Addventure on the Web

When I started learning how to use the WWW, I realized that many of the features that Addventure needed were built into it - it had a basic editor, and linking between documents was the entire point!

I wrote an experimental version (now dubbed 0.9) in April of 1994 and tested it with a couple of friends. When I thought it was ready for prime-time, I re-wrote parts of it, converting the whole thing to C-- and splitting out a library to help me parse the form replies.

Version 1.0 was released in June, 1994. Changes to fix bugs and to try and reduce the number of dead-ends were introduced over June and July. The source code was now about 800 lines long, not including the library that was split out. The default game contained over 5000 active rooms within six months.

Beginning about this time, a number of Addventure gamers were asking for new features - most notably the ability to allow choices to go to previously existing pages ("backlinking"). The Addventure 2 Ideas and Alpha Test mailing list was thus created. After over six months of development, Addventure 2.0 was released in January, 1995 containing over 6000 lines of C--. After a shutdown of over two months, caused by a lack of space and some bugs, Addventure 2.1 was released in Febuary, 1997 incorporating a few more suggestions from the Alpha team.

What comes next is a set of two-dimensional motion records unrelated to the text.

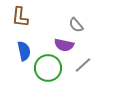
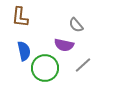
green circle: moved 3 px left
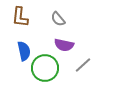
gray semicircle: moved 18 px left, 6 px up
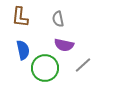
gray semicircle: rotated 28 degrees clockwise
blue semicircle: moved 1 px left, 1 px up
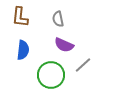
purple semicircle: rotated 12 degrees clockwise
blue semicircle: rotated 18 degrees clockwise
green circle: moved 6 px right, 7 px down
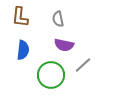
purple semicircle: rotated 12 degrees counterclockwise
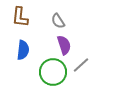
gray semicircle: moved 2 px down; rotated 21 degrees counterclockwise
purple semicircle: rotated 120 degrees counterclockwise
gray line: moved 2 px left
green circle: moved 2 px right, 3 px up
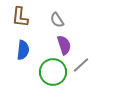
gray semicircle: moved 1 px left, 1 px up
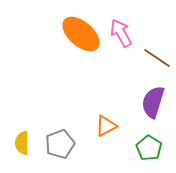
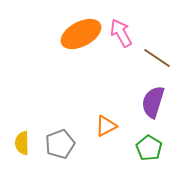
orange ellipse: rotated 69 degrees counterclockwise
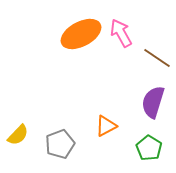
yellow semicircle: moved 4 px left, 8 px up; rotated 135 degrees counterclockwise
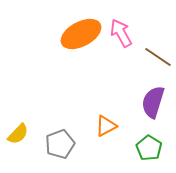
brown line: moved 1 px right, 1 px up
yellow semicircle: moved 1 px up
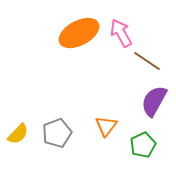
orange ellipse: moved 2 px left, 1 px up
brown line: moved 11 px left, 4 px down
purple semicircle: moved 1 px right, 1 px up; rotated 12 degrees clockwise
orange triangle: rotated 25 degrees counterclockwise
gray pentagon: moved 3 px left, 11 px up
green pentagon: moved 6 px left, 3 px up; rotated 15 degrees clockwise
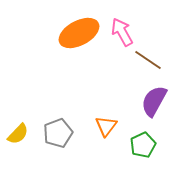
pink arrow: moved 1 px right, 1 px up
brown line: moved 1 px right, 1 px up
gray pentagon: moved 1 px right
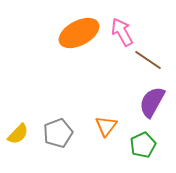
purple semicircle: moved 2 px left, 1 px down
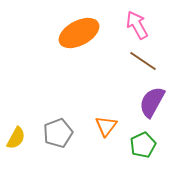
pink arrow: moved 15 px right, 7 px up
brown line: moved 5 px left, 1 px down
yellow semicircle: moved 2 px left, 4 px down; rotated 15 degrees counterclockwise
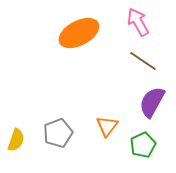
pink arrow: moved 1 px right, 3 px up
orange triangle: moved 1 px right
yellow semicircle: moved 2 px down; rotated 10 degrees counterclockwise
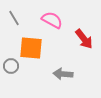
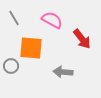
red arrow: moved 2 px left
gray arrow: moved 2 px up
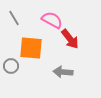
red arrow: moved 12 px left
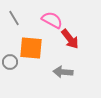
gray circle: moved 1 px left, 4 px up
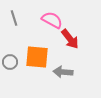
gray line: rotated 14 degrees clockwise
orange square: moved 6 px right, 9 px down
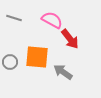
gray line: rotated 56 degrees counterclockwise
gray arrow: rotated 30 degrees clockwise
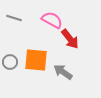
orange square: moved 1 px left, 3 px down
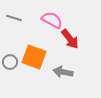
orange square: moved 2 px left, 3 px up; rotated 15 degrees clockwise
gray arrow: rotated 24 degrees counterclockwise
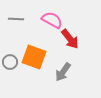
gray line: moved 2 px right, 1 px down; rotated 14 degrees counterclockwise
gray arrow: rotated 66 degrees counterclockwise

The Next Room in Addventure

I plan to keep working on Addventure but, quite frankly, I'm never sure what needs to be done next. The Alpha team has proposed a (very large) number of ideas that I'm looking to put in, but some will be awfully difficult to implement with the Web. Perhaps someday I'll move Addventure to yet another system (Java is the leading contender), but right now it's doing fine where it is.